Users are inclined to favor popular opinion; lack of exposure to dissent contributes to polarization

May 9, 2024

Social media user

We all know that communication encompasses so much more than words. Facial expressions, intonations, hand gestures, and more contribute to our expressiveness. However, in social media, these intricacies are lost.

Until now, not much research has been done on communication on social media in contrast to offline, traditional forms. In research recently published, Boleslaw Szymanski, Ph.D., and team found that the dynamics, although similar, have different repercussions and contribute to the rise in polarizing viewpoints. Szymanski is the Claire & Roland Schmitt Distinguished Professor of Computer Science and Director of the Network Science and Technology Center (NeST) at Rensselaer Polytechnic Institute. Szymanski was joined in research at Rensselaer by postdoctoral research associate James Flamino and graduate student Mohammed Shahid Modi.

Szymanski and team analyzed about 183 million posts on Parler, the social media platform marketed toward right-leaning users seeking an alternative to Twitter, and 702 million Twitter posts. Both of the datasets contained posts from September until December, 2020. On both Parler and Twitter, the team found that users’ views shifted toward popular opinion (also known as homophily) and, when views expressed did not reflect their own, they migrated away from the platforms altogether.

“In previous research, we analyzed political viewpoints of students on university campuses,” said Szymanski. “We found that student groups comprised of majority opinion holders were more stable and long-lived. Similarly, with our latest research, we found that Parler users who were majority opinion holders had more stable membership and stayed on the platform longer. They were the extreme right. Liberal-based content comprised an insignificant minority of the content. However, Twitter users started with a broad range of political leanings, and then gravitated toward one end of the spectrum or the other. The commonality was that users either moved toward like-minded groups or dropped out altogether.”

Dropout rates from universities are 80 to 100 times lower than that of social media platforms, given the lower social cost. People can drop out of social media platforms without jeopardizing long-term relationships. The comparison is important when analyzing popular opinion, shifts in opinion, and the influence of social media on our political discourse. Without the aforementioned intricacies of offline communication, it is also more difficult to judge whether online content is real or fake. 

“It is important to not only temper the drawbacks of social media, but to amplify its benefits,” said Szymanski. “Although social media helps to democratize information, the tendency of users to seek out echo chambers certainly contributes to the social divisiveness that we’re seeing.”

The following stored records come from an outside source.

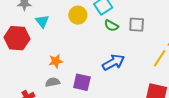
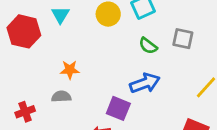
green semicircle: (111, 26) -> (148, 46), moved
purple square: (82, 82) -> (118, 108), moved

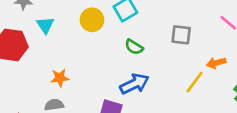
gray square: (183, 39) -> (181, 35), moved

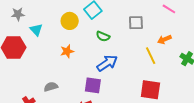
orange star: (60, 78) -> (67, 51), moved
yellow line: (195, 82) -> (151, 56), turned -54

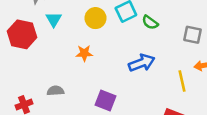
gray square: (136, 23) -> (192, 35), moved
green semicircle: (103, 36) -> (150, 22), moved
blue arrow: (107, 63) -> (142, 63), moved

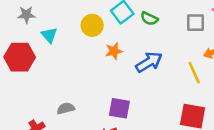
orange star: (84, 53) -> (114, 51), moved

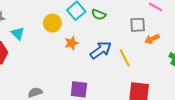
gray square: (195, 23) -> (138, 25), moved
yellow line: (194, 73) -> (125, 58), moved

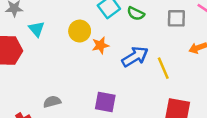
yellow circle: (52, 23) -> (80, 31), moved
gray square: (138, 25) -> (176, 18), moved

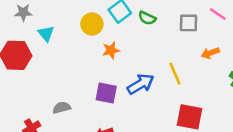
yellow circle: (80, 31) -> (92, 24), moved
blue arrow: (135, 57) -> (141, 84), moved
purple square: (105, 102) -> (106, 93), moved

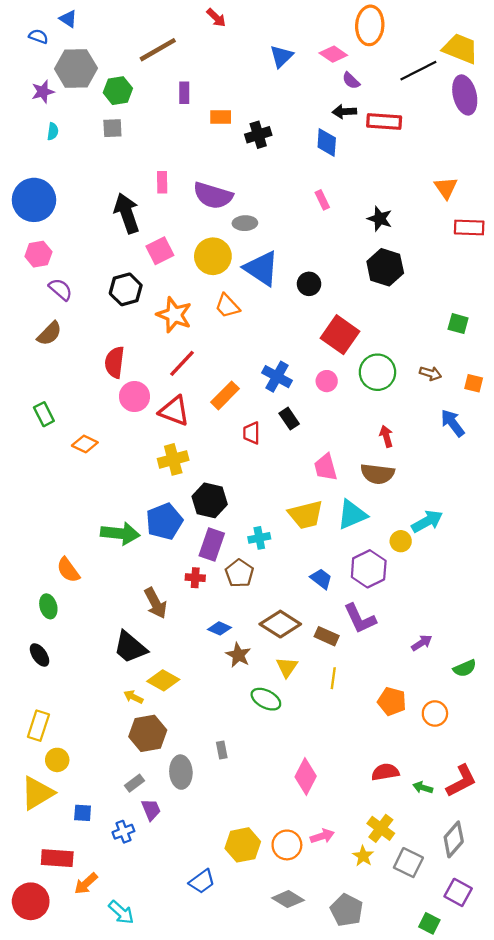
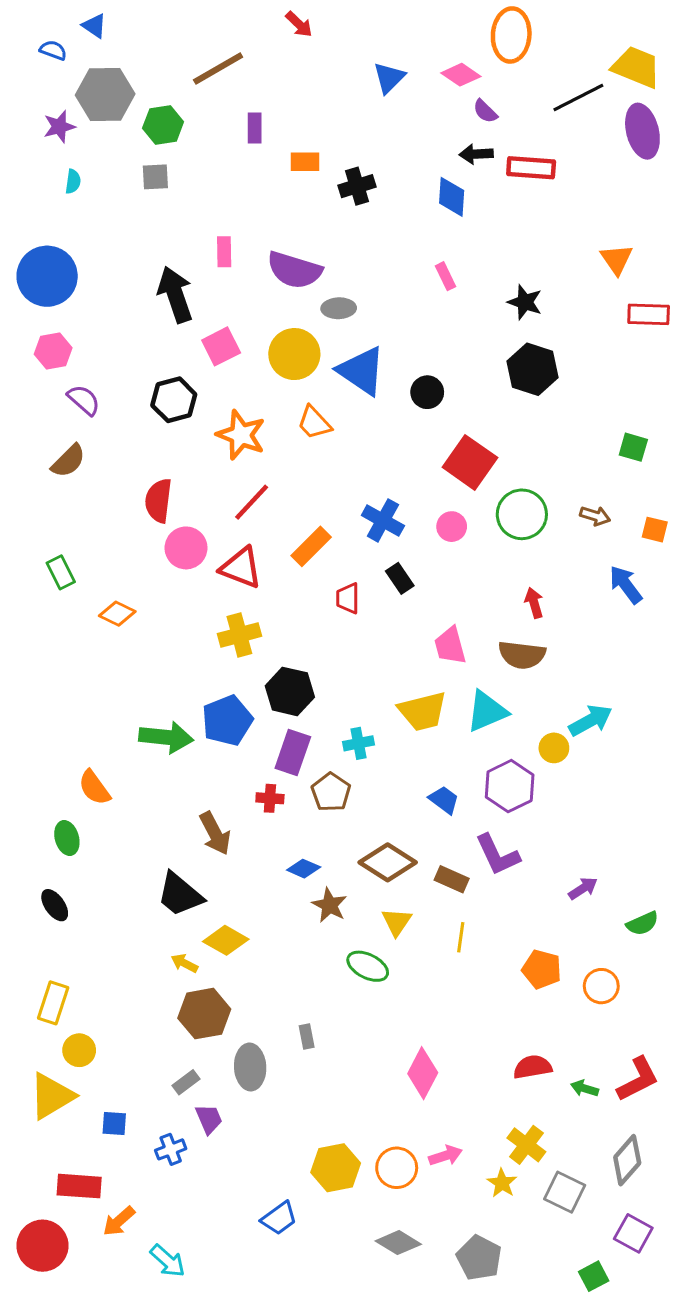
green square: (429, 923) -> (594, 1276), turned 35

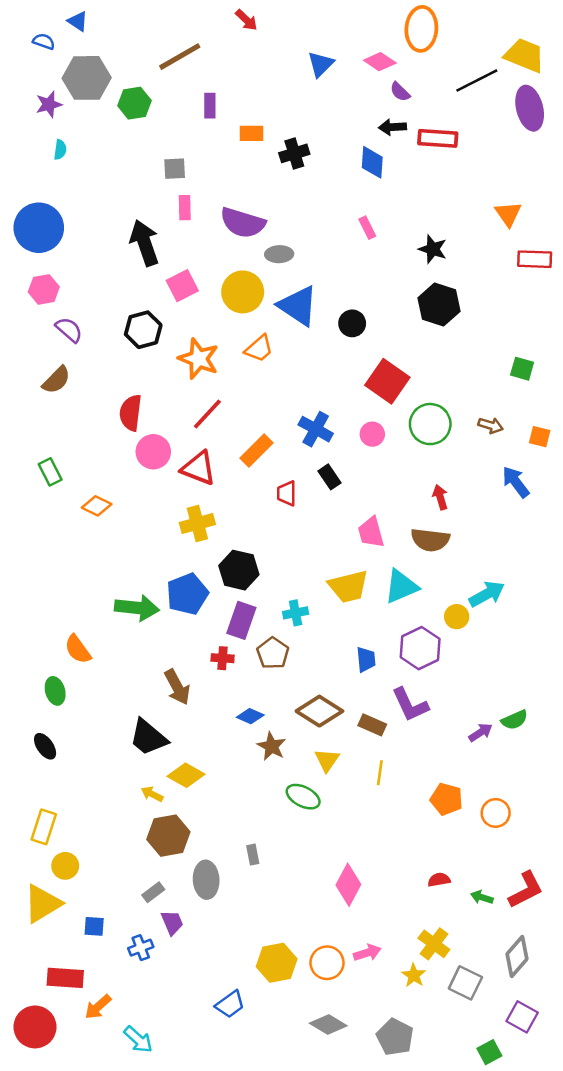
gray square: (155, 177) -> (175, 169), moved
orange trapezoid: (314, 423) -> (259, 349), turned -88
blue trapezoid: (444, 800) -> (366, 659), turned 48
green semicircle: (642, 923) -> (515, 720), moved
red semicircle: (533, 1067) -> (439, 880), size x0.7

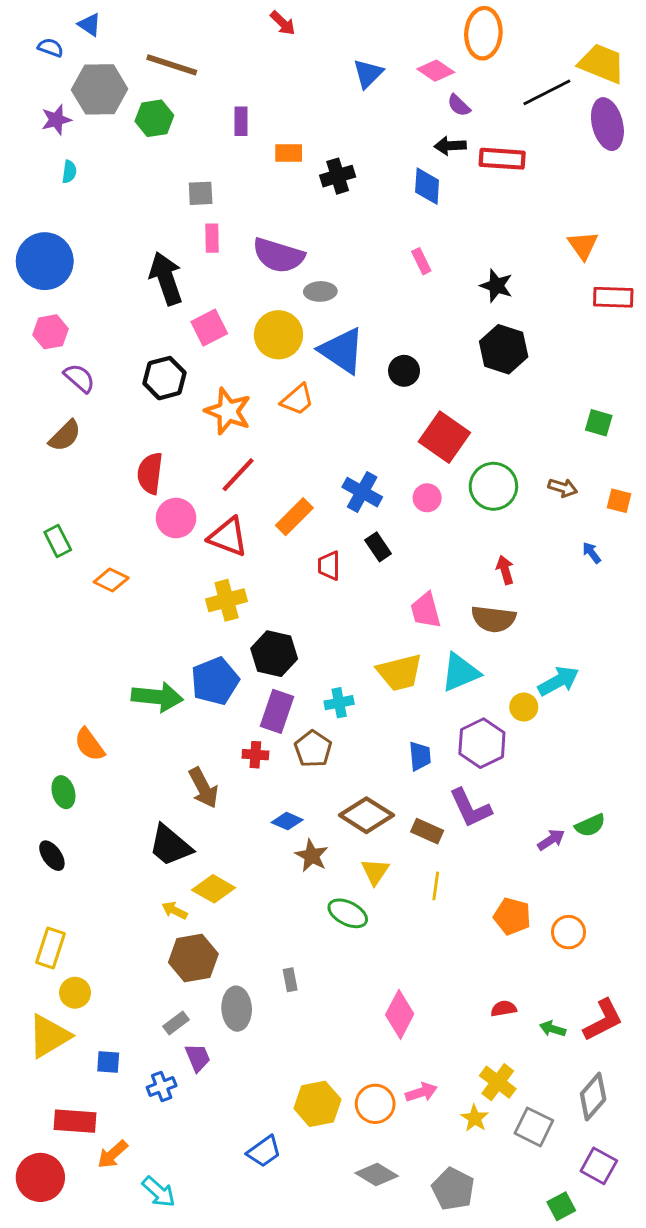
brown line: (180, 57) -> (172, 65), moved, turned 48
blue arrow: (516, 482) -> (592, 553), size x0.6

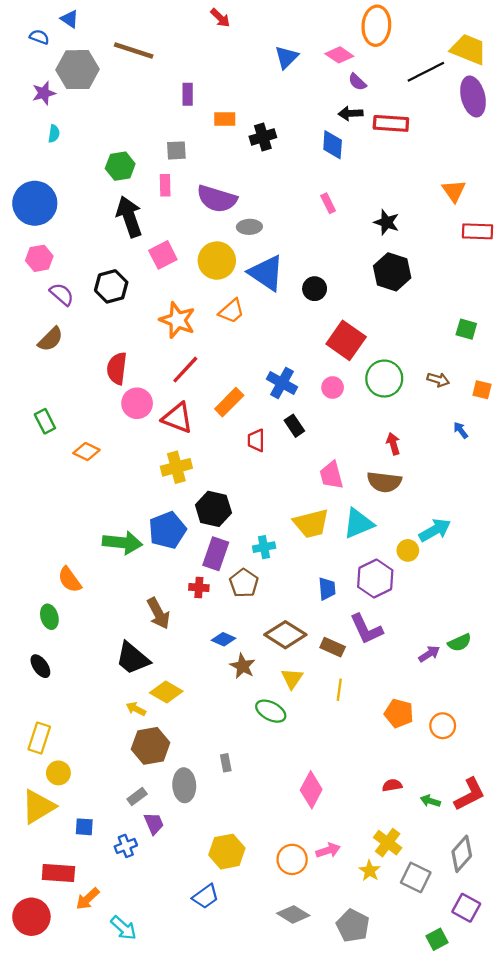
green hexagon: (154, 118) -> (120, 166), moved
gray square: (201, 193) -> (176, 150), moved
black hexagon: (164, 378) -> (111, 286), moved
yellow hexagon: (317, 1104) -> (227, 852), moved

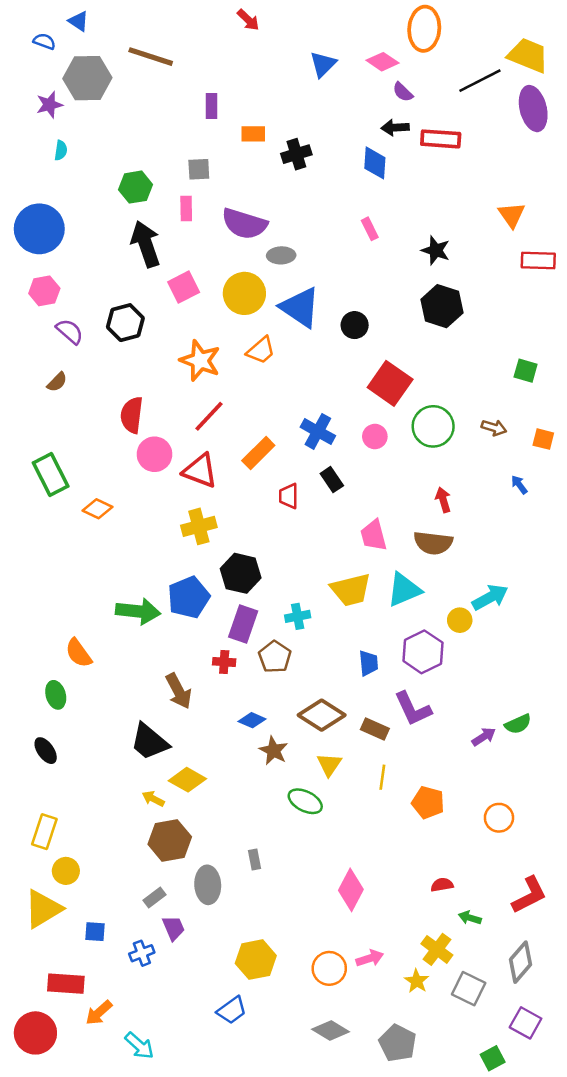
brown semicircle: (51, 339) -> (57, 382), size x0.7
green rectangle: (45, 421) -> (51, 475), size x1.5
orange pentagon: (399, 713) -> (428, 803), moved
green arrow: (430, 801) -> (470, 918), moved

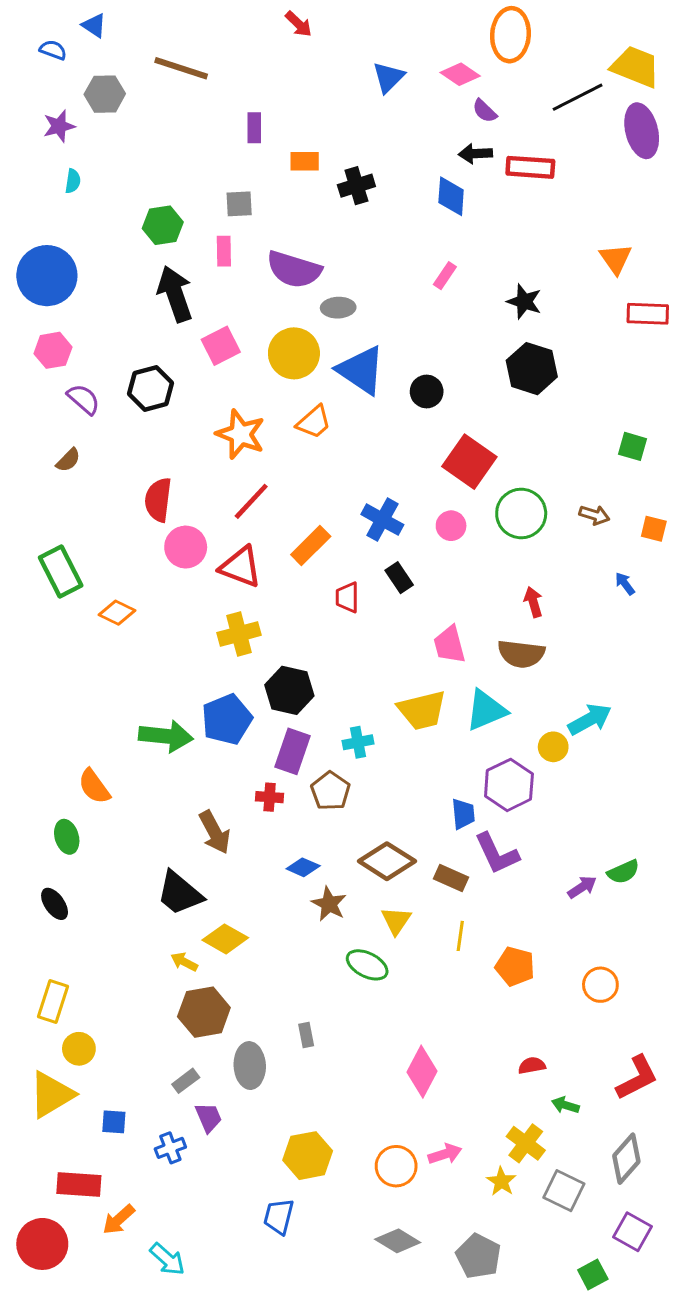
gray hexagon: (87, 78) -> (105, 94), size x0.7
pink rectangle: (370, 229) -> (445, 276), turned 60
blue trapezoid: (369, 663) -> (463, 814), moved
blue trapezoid: (232, 1010) -> (279, 1217), turned 140

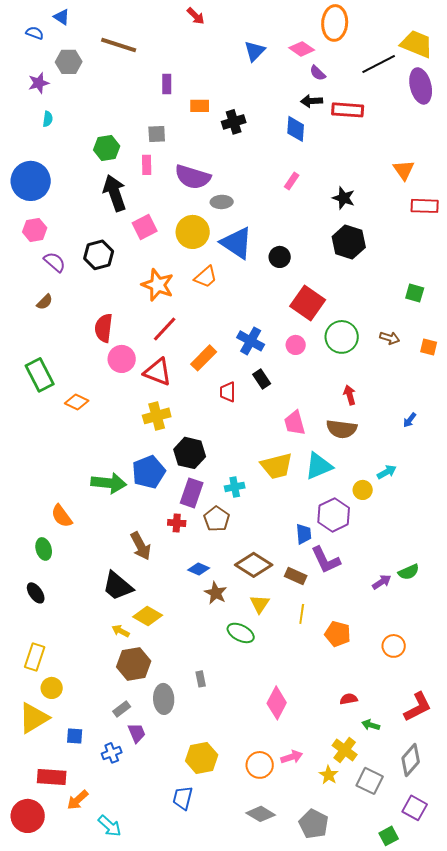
blue arrow: (625, 584) -> (410, 420), moved, turned -105
cyan arrow: (590, 719) -> (387, 472), size x0.7

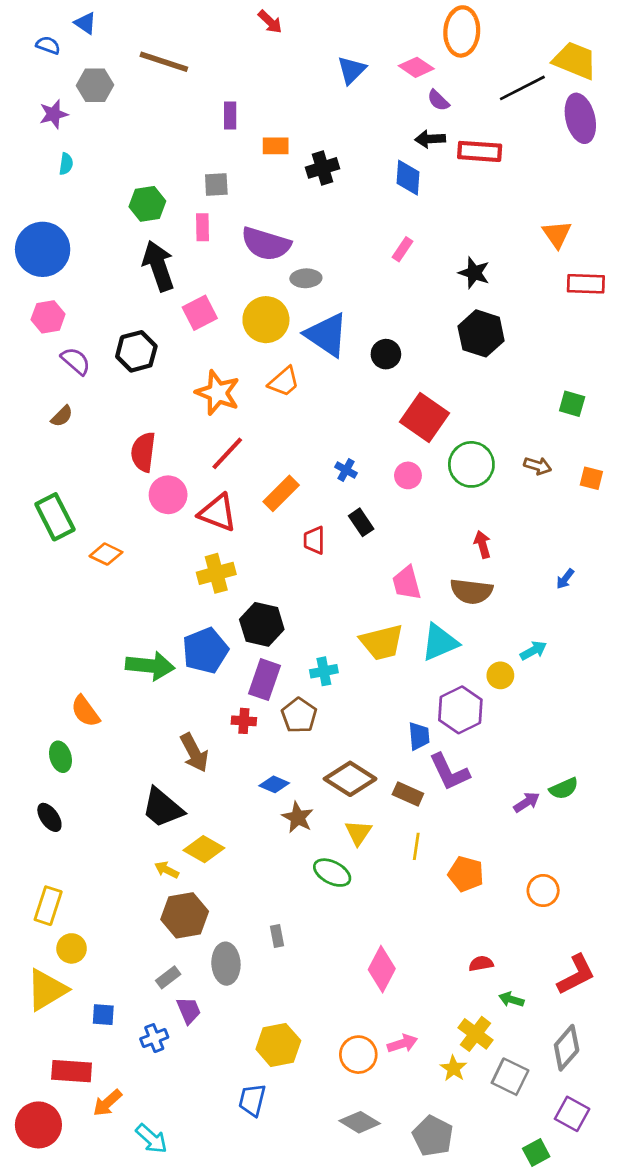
blue cross: (251, 341) -> (346, 470), size x0.6

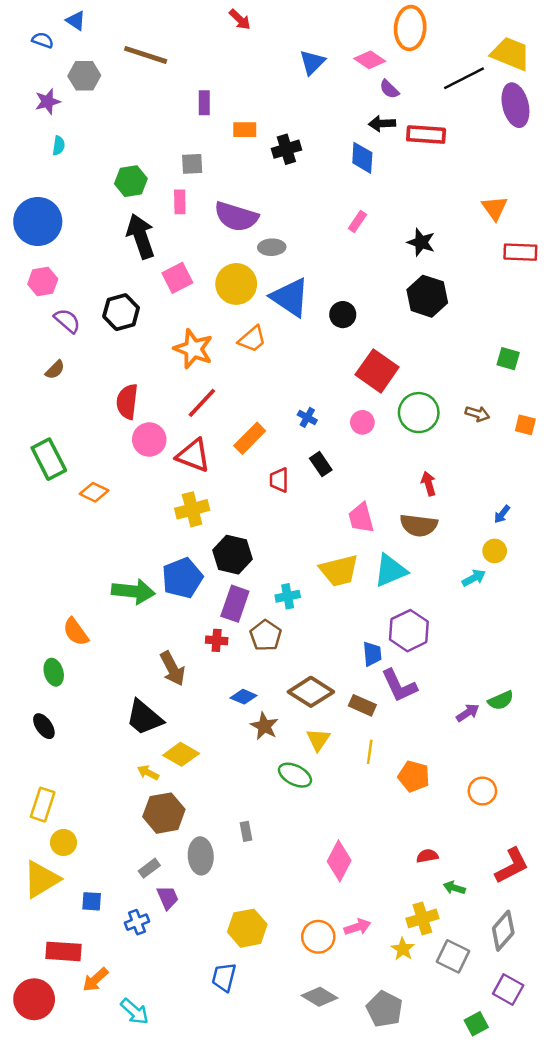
yellow circle: (500, 675) -> (495, 551), moved
yellow cross: (476, 1034) -> (422, 918), turned 36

Specifically, the team found that Twitter users navigated toward two large groups with either liberal or conservative-biased news. Parler users, on the other hand, comprised only one large, majority, conservative-biased group. Parler users were also most likely to follow fake news or gravitate toward it, indicating that those who began as fake news followers tended to continue on the same path. Also, Parler users with other viewpoints were more likely to shift and start spreading fake news themselves, which suggests the presence of an echo chamber. The fake news group on Twitter did not attract many users.

“As we look forward to another election season, we should reflect on the disruptive potential of unverified and biased news, especially with the coming proliferation of generative AI or so-called ‘deep fake’ audio and video clips that serve to reinforce pre-existing points of view,” said Curt Breneman, Ph.D., dean of Rensselaer’s School of Science. “Dr. Szymanski’s research offers a new perspective on this important issue, and I hope his insights are considered by social media users and regulators.”